Irreversible and reversible inhibitors

Another option in drug design is the addition of a chemical group enabling a covalent, irreversible interaction with the target. The use of irreversible inhibitors has always been evaluated carefully, as specific and unspecific irreversible reactions might lead to unpredictable side effects. However, the cellular potency of ATP-competitive inhibitors is affected by intracellular ATP levels, so even if kinase binding can be observed in vitro, the inhibitor might not be able to compete with ATP inside the cell²³⁷. Here, irreversible inhibitors offer a solution, as covalent, irreversible inhibition increases residence time at the target protein. Irreversible inhibitors have gained considerable attention as three inhibitors have been approved recently (Afatinib and Osimertinib for EGFR inhibition in

48

NSCLC, Ibrutinib for treatment of mantle cell lymphoma and chronic lymphatic leukemia). In our set, nine inhibitors target the EGF-receptor and two are directed against BTK (Bruton tyrosine kinase).
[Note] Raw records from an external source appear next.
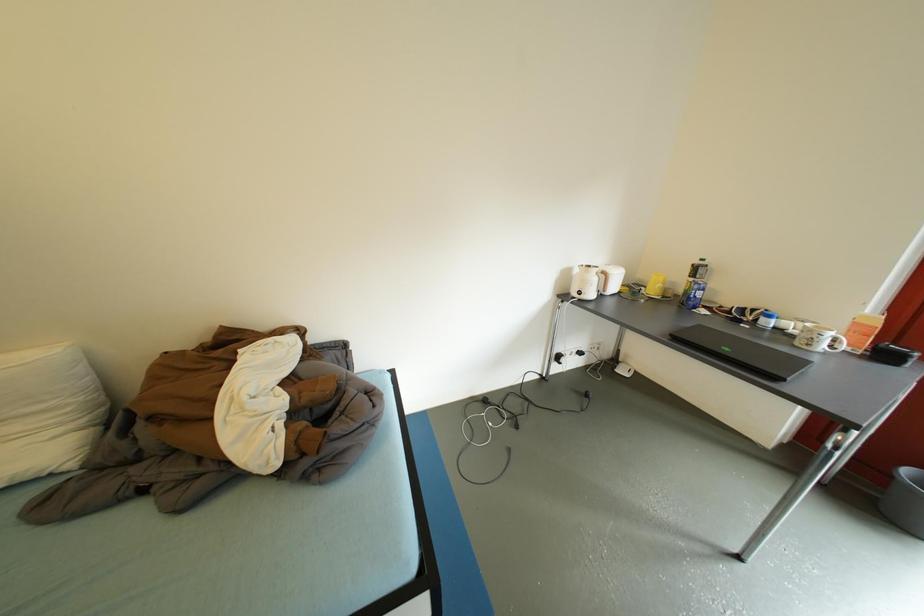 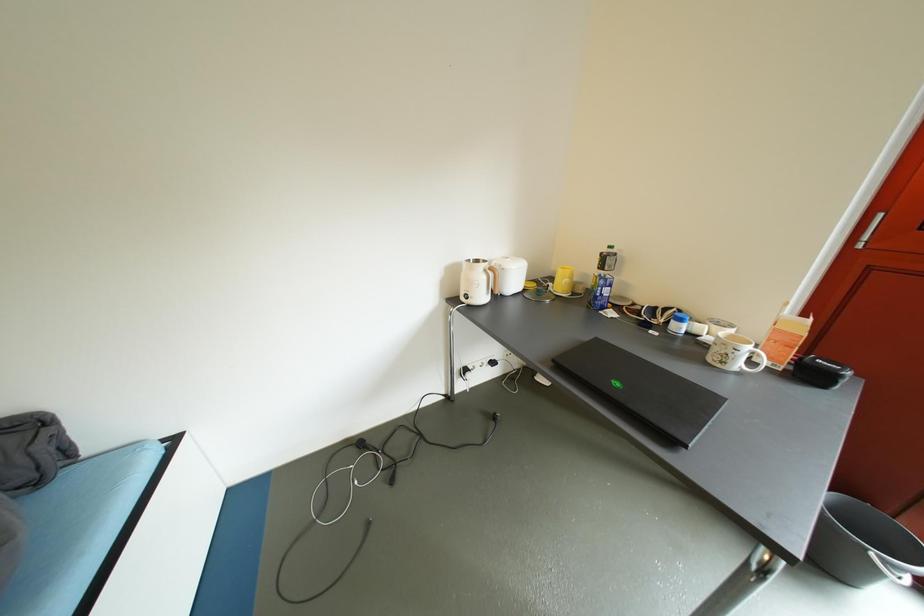 Question: The camera is either moving clockwise (left) or counter-clockwise (right) around the object. The first image is from the beginning of the video and the second image is from the end. Is the camera moving left or right when shooting the video?

Choices:
 (A) Left
 (B) Right

Answer: (A) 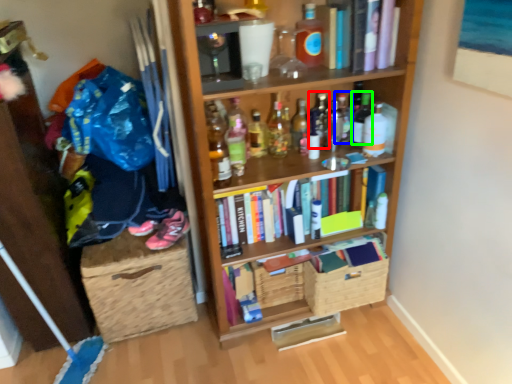 Question: Estimate the real-world distances between objects in this image. Which object is farther from bottle (highlighted by a red box), bottle (highlighted by a blue box) or bottle (highlighted by a green box)?

Choices:
 (A) bottle
 (B) bottle

Answer: (B) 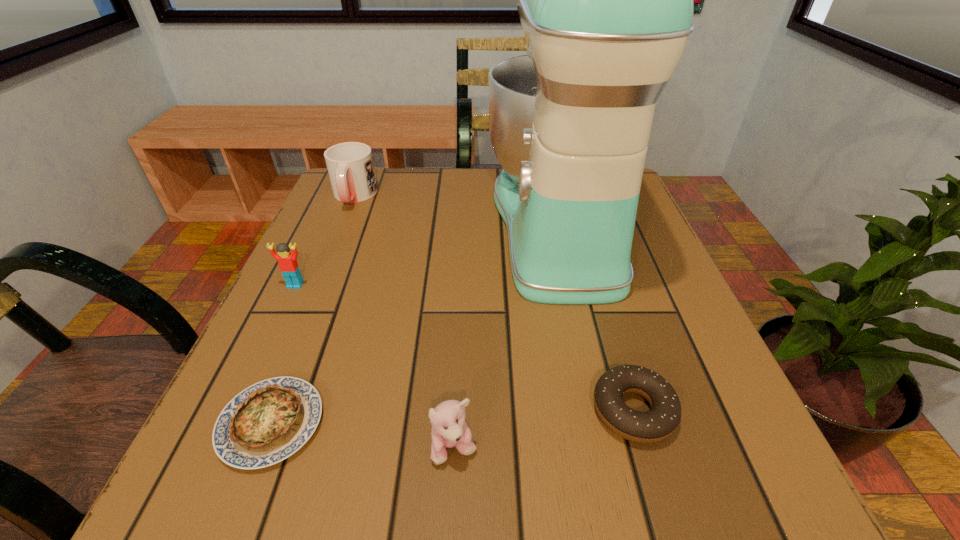 Locate an element on the screen. the tallest object is located at coordinates (605, 0).

The width and height of the screenshot is (960, 540). I want to click on mug, so click(350, 166).

Where is `Lego`? Lego is located at coordinates (288, 265).

You are a GUI agent. You are given a task and a screenshot of the screen. Output one action in this format:
    pyautogui.click(x=<x>, y=<y>)
    Task: Click on the fourth object from left to right
    The width and height of the screenshot is (960, 540).
    Given the screenshot: What is the action you would take?
    pyautogui.click(x=449, y=430)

They can bind covalently to a cysteine in the active center of these kinases (C797 in EGFR and C481 in BTK) and are considered more selective than their reversible counterparts. These inhibitors might also bind reversibly to other kinases and are expected to be irreversible for all proteins having a cysteine at this position in the active site²³⁸. Druggable cysteines in kinases have been separated into different groups, depending on their position within the kinase domain^{33, 239}. Kdapp values for irreversible inhibitors lack the influence of kinetic behavior of this binding mode⁶³, therefore their binding affinities need to be evaluated with care. For comparison to reversible inhibitors, Kdapp values were used as the relative ranking of targets did not change, whereas EC50

values were considered for characterization of Pelitinib binding kinetics.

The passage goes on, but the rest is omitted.